Counter-arguments to the argument from personal experience express concerns over the legitimacy of personal experience as evidence, and challenge the standing of its use as evidence a few different ways. Comparing the personal experiences of the one making the argument to the personal experiences of another is a popular move.
Argument from Universality
Personal experiences are used by believers of all religions, as well as believers in other phenomena, like the paranormal, ghosts and UFOs. Personal experience is treated as a very weak form of personal evidence, as so often it tends to produce contradictory conclusions when treated seriously (i.e. Christians and Muslims and Hindus and Buddhists all claiming that their religion is true). The fact that members of all religions have experiences which are tailored to legitimizing their own religion gives sufficient reason to be skeptical of the form of the data.
- Apologist: I a vision of Jesus, and so I know that the doctrines of protestant Christianity are true and justified.
- Counter-Apologist: Well, that guy over there said he had a vision of Krisna, and so knows the doctrines of Swami Prabhupada are true and justified. Why should I prefer your experience to his?

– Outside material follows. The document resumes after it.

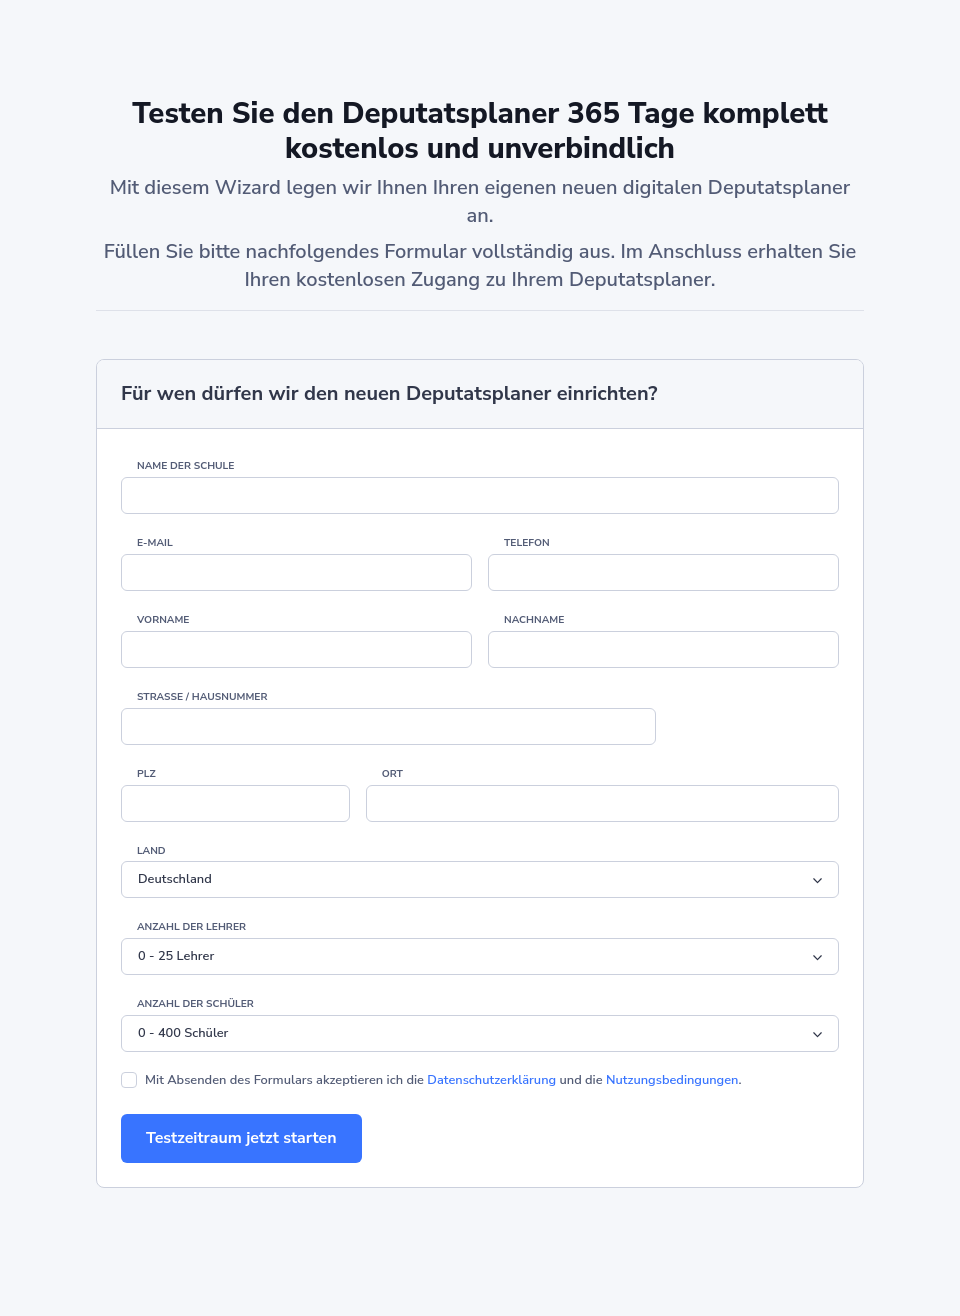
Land (151, 851)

This is usually followed with a deferral to the subjectivity of experience as a form of evidence. As a third party, the evidence that the two apologists (the Christian and the Hare Krisna) present are of equal value, as I do not have privileged access to either experience.
It is also often noted that individuals in a particular society only ever have visions of the deities and prophets associated with the societies that they have been exposed to. A person in sub-Saharan Africa who has never been exposed to Hinduism has not had a vision of Krisna or Vishnu, and a person in Saudi Arabia who has never been exposed to Christianity has never had a vision of Jesus. However, this move towards the evidence is somewhat controversial, as apologists may be liable to assert the possibility of exceptions to this rule. Such exceptions are plausible, in the form of figures resembling, for example, the Virgin Mary, but usually rely on vague descriptions of the religious figure in question.

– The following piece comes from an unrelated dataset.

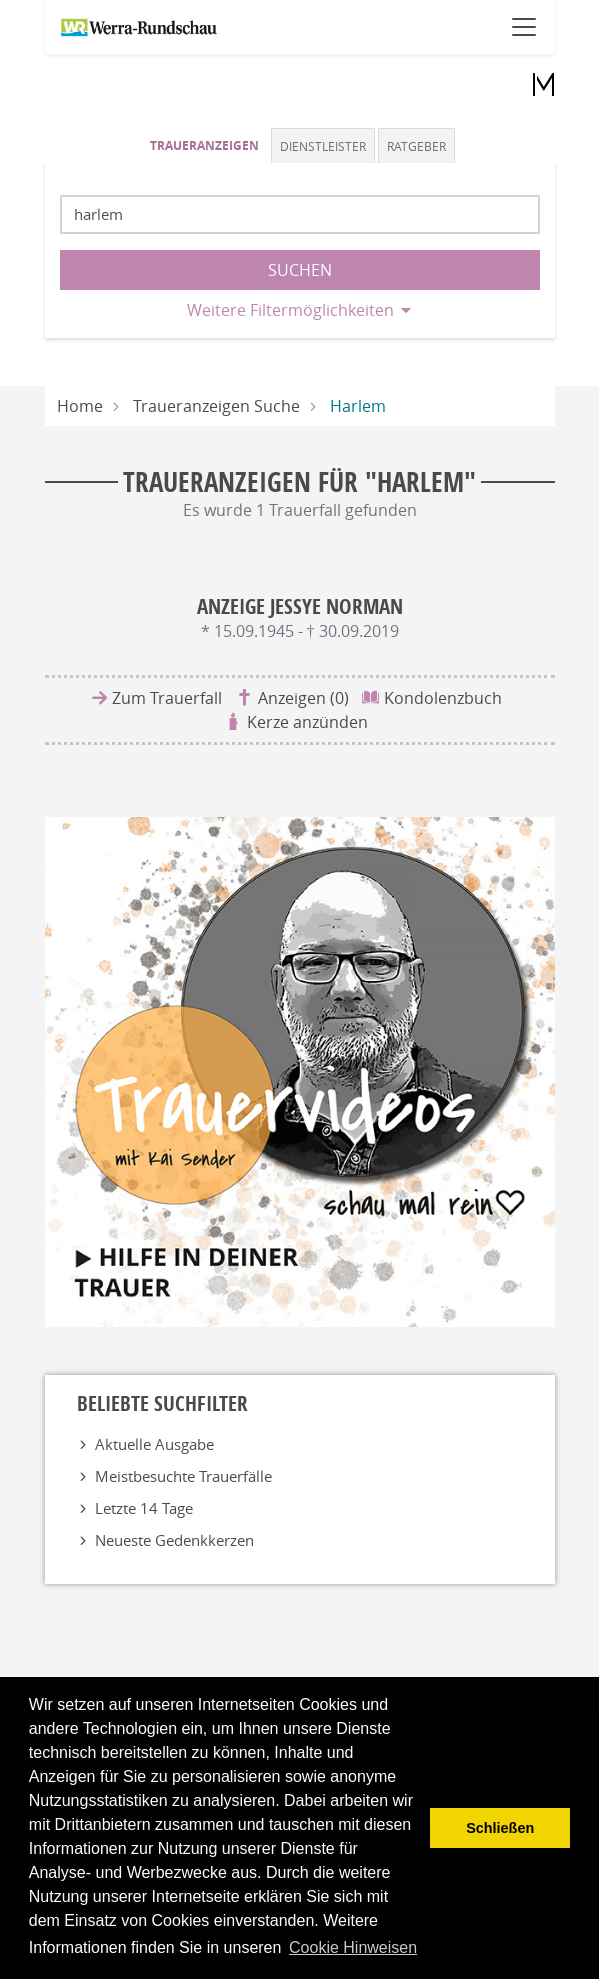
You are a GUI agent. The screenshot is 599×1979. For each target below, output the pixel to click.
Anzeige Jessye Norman (300, 606)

Argument from Subjectivity
Personal experiences are subjective and, as such, cannot be directly shared, only anecdotally shared. The issue here is that an individual can only offer an account of their vision. The vision itself isn't available to others for reevaluation. All others just have to take that individuals word for what they saw. This can lead to challenges as to the legitimacy of the evidence.

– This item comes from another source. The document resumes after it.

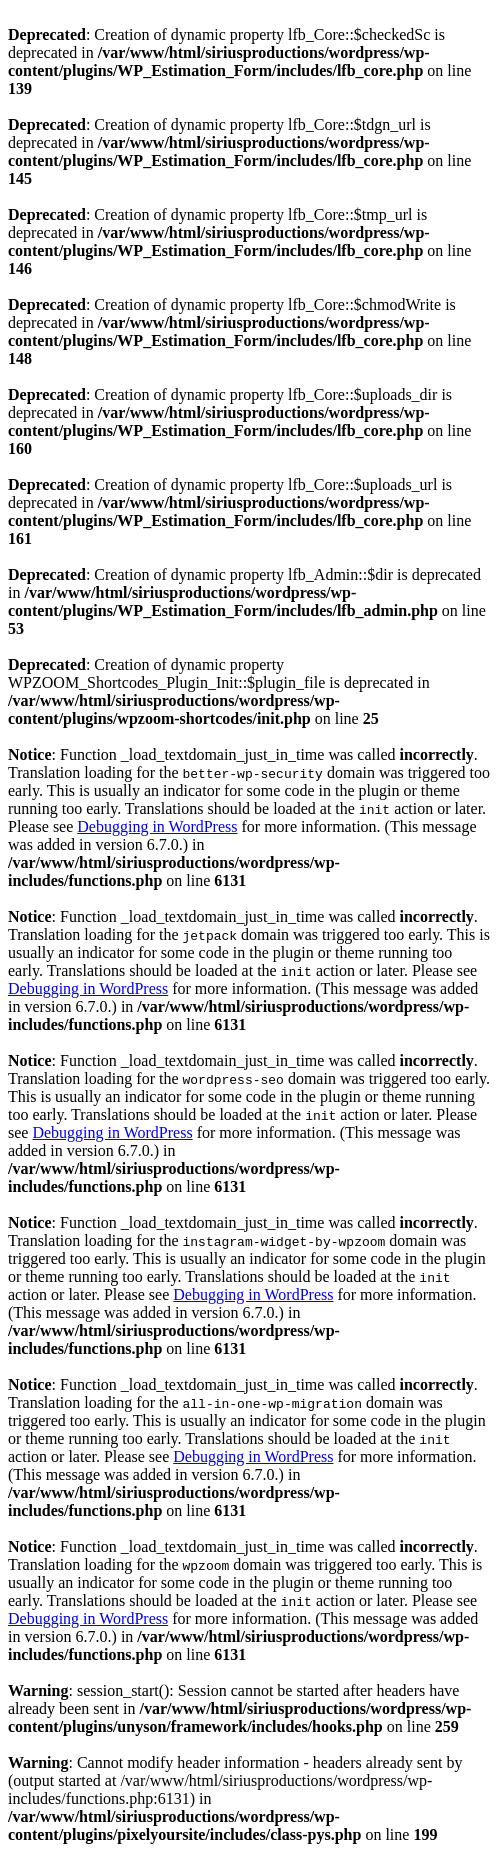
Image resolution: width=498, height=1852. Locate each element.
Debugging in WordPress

- Apologist: I had a vision of Jesus Christ, and he confirmed that my belief in the doctrines of my church was justified and true.
- Counter-Apologist: How can I be sure that you actually had this vision? Isn't it in your interest, as an apologist, to tell me this is the case?
Daniel Dennett has argued that one key to the success of arguments from personal experience is that they are personal. One could invent a story and present it as a factual account of their personal experience and one must necessarily point out that the teller of this personal experience is delusional, a liar, or allow the story to stand as evidence. As generally speaking calling somebody a delusional liar is considered bad form, the stories are often accepted as true.
Argument from Epilepsy
Recently, there has been a great deal of work done on the subject of temporal lope epilepsy and its relationship to religious visions. Neuroscientist V.S. Ramachandran has written a great deal on the subject, asserting that the cause of many visions that religious leaders have had over the years may have been caused by neurological function. The pervasiveness of simulated religious experiences during temporal lobe seizures offers sufficient reason to be skeptical of the claim that a vision of Jesus might actually be caused by the presence of Jesus, and not by an incidental error in the wiring of the brain.
- Apologist: I had an experience of the world such that I knew that there is a God. Everything felt vivid and I understood the Universe, and I knew that God was trying to communicate His love for me.
- Counter-Apologist: Perhaps it is the case that there was a seizure in limbic region of brain that caused you to have those feelings, and not some sort of divine providence.